What July 1 means for USMCA
The USMCA, known in Mexico as T-MEC, replaced NAFTA and took effect on July 1, 2020. Its six-year review clause gives the three governments a choice: extend the deal for another 16 years or keep it alive under a more uncertain review process.
If all three countries agree to extend it, the agreement would run to 2042. If one country refuses, the treaty does not end immediately. It would remain in force, but the governments would move into annual reviews through the current term, which runs to 2036.
That is the real pressure behind July 1. It is a choice between certainty and a decade of recurring doubt.
The concern is no longer just whether USMCA survives. It is whether companies, farmers, and manufacturers can make decisions without wondering if next year’s politics will rewrite the rules again. That risk is the same one PVDN outlined in USMCA talks could leave Mexico waiting for a decade.
Mexico wants renewal, not a full rewrite
Mexico’s public position has been steady. It wants the agreement extended and kept as the backbone of North American trade.
That does not mean the talks will be simple. Ebrard said Mexican negotiators presented proposals during the Washington round on rules of origin, economic security, agriculture, the auto industry, and other issues that will shape the review.
A new round is expected the week of July 20 in Mexico City, where the discussion is supposed to move from broad positions into more detailed text.
Trade rules often sound technical until they hit prices, jobs, and investment. A small change in how a product qualifies for tariff-free treatment can affect where factories buy parts, where companies expand, and how much it costs to move goods across borders.
Autos, agriculture, and steel lead the pressure
The toughest fight is likely to center on North American content rules.
The U.S. Trade Representative’s office said earlier talks covered automotive rules of origin, steel and aluminum, and economic security. Washington has also framed the review around reducing the U.S. trade deficit with Mexico, strengthening supply chains, and limiting what it sees as “free-riding” from third countries.
That language indicates a harder U.S. position on goods made with inputs from outside North America, especially China.
For Mexico, the auto sector is the clearest challenge. The country has built one of the world’s most important vehicle and auto-parts platforms around U.S. demand. Tougher origin rules could protect regional production, but they could also raise costs for manufacturers already navigating tariffs, compliance requirements, and shifting supply chains.
Agriculture is another sensitive lane. Mexico imports major farm products from the United States, while exporting fruit, vegetables, beer, and other goods north. Any fight over biotech corn, market access, or food rules can quickly become both economic and political.
Why the U.S. relationship gives Mexico leverage
Mexico is not entering the review empty-handed.

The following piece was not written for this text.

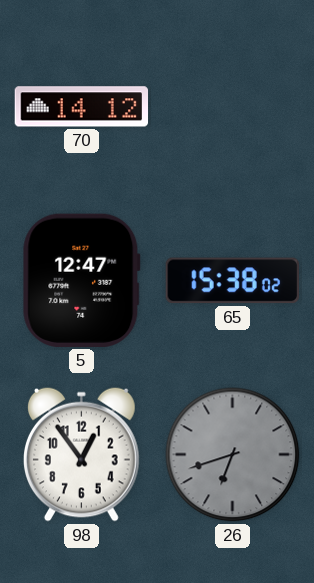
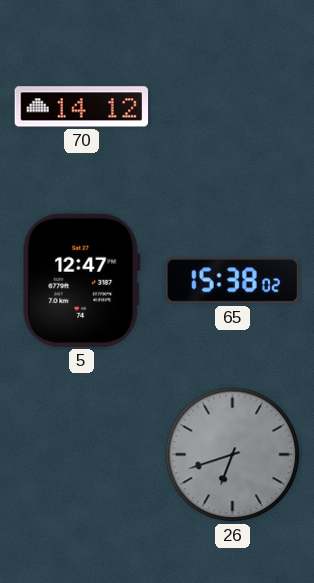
98: 12:54 -> none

The U.S. Trade Representative lists Mexico as one of Washington’s top trading partners, with U.S.-Mexico goods trade reaching an estimated $872.8 billion in 2025. The same U.S. trade profile shows that more than 80 percent of Mexico’s exports went to the United States in 2024.
That gives Mexico leverage because U.S. companies depend on Mexican factories, parts, food exports, and logistics. It also leaves Mexico exposed because much of its economy still relies on the U.S. market.

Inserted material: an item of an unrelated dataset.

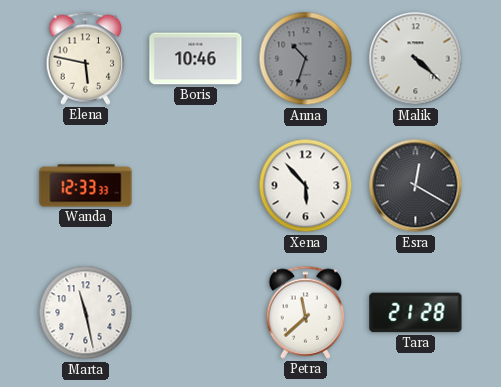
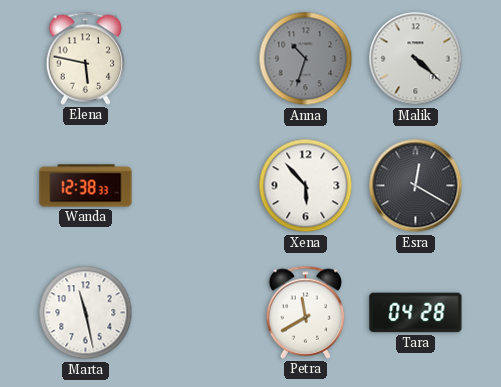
Boris: 10:46 -> none
Wanda: 12:33 -> 12:38
Petra: 11:38 -> 11:40
Tara: 21:28 -> 04:28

That dependence is why trade uncertainty matters beyond the negotiating room. As PVDN explained in Why Mexico’s Economy Still Runs Through the U.S., exports, manufacturing, investment, and supply chains all tie Mexico’s outlook closely to Washington.
The government wants to preserve the treaty, avoid a broader rupture, and limit the damage from U.S. tariff pressure without giving away too much policy space.

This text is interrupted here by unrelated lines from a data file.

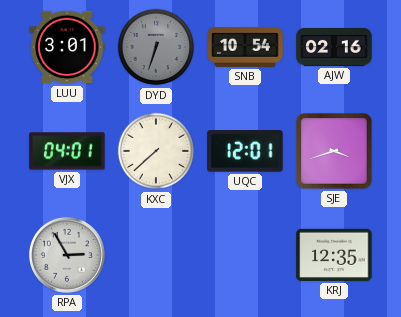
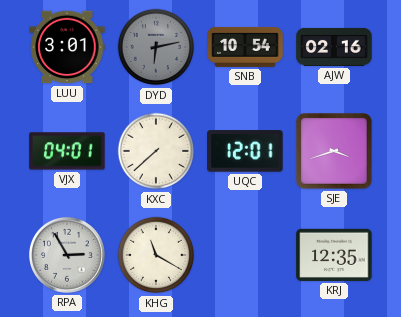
DYD: 6:33 -> 6:13
KHG: none -> 11:20
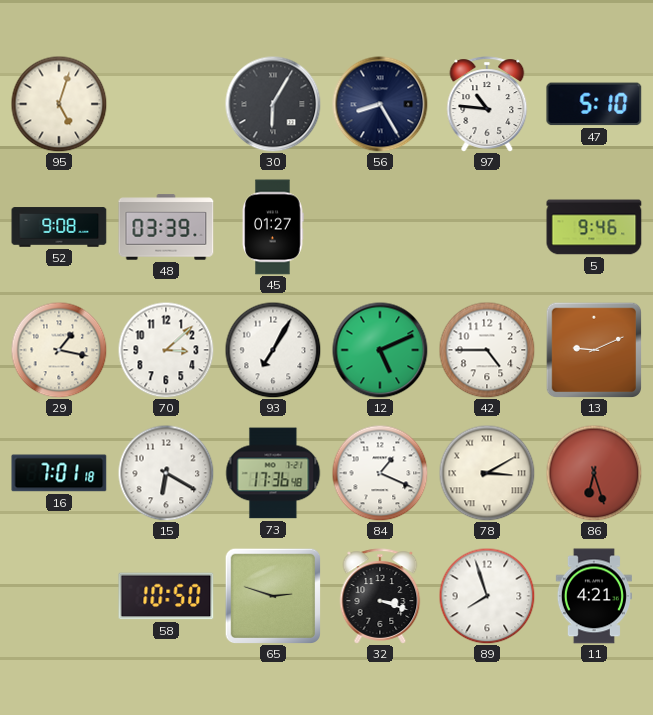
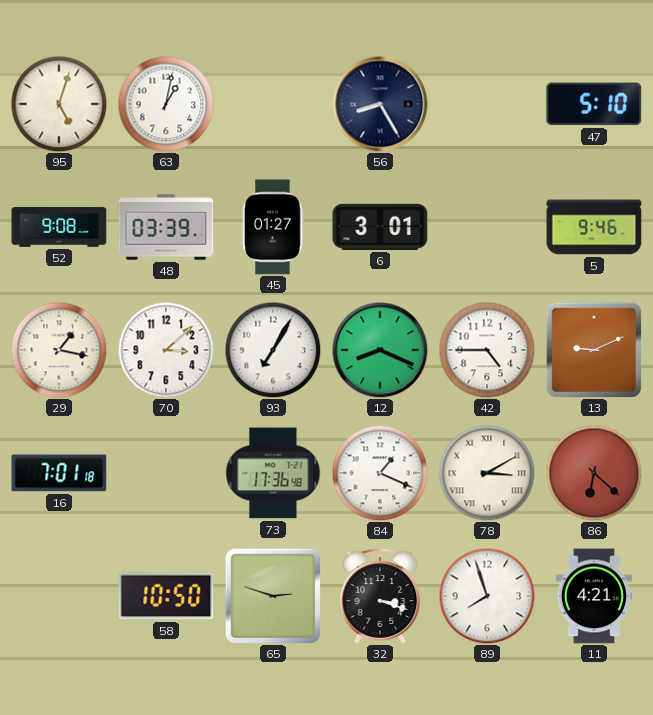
63: none -> 1:02
30: 6:05 -> none
97: 10:46 -> none
6: none -> 3:01
12: 5:11 -> 8:19
15: 6:20 -> none
86: 6:27 -> 6:22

Trump adds uncertainty to the review
President Donald Trump has made the review harder to read. He has questioned whether the United States needs the agreement at all, even as his government continues preparing for formal talks.
That creates a different kind of negotiation. Mexico and Canada are arguing for long-term regional certainty. Washington is signaling that renewal may come with a price.
The result is a review that could stay narrow and technical, or become a larger renegotiation in everything but name.
The USMCA review clause was designed to force the three countries to check whether the agreement is working. It did not settle how far governments can go in demanding changes during that review. That gray area is where much of the risk lies.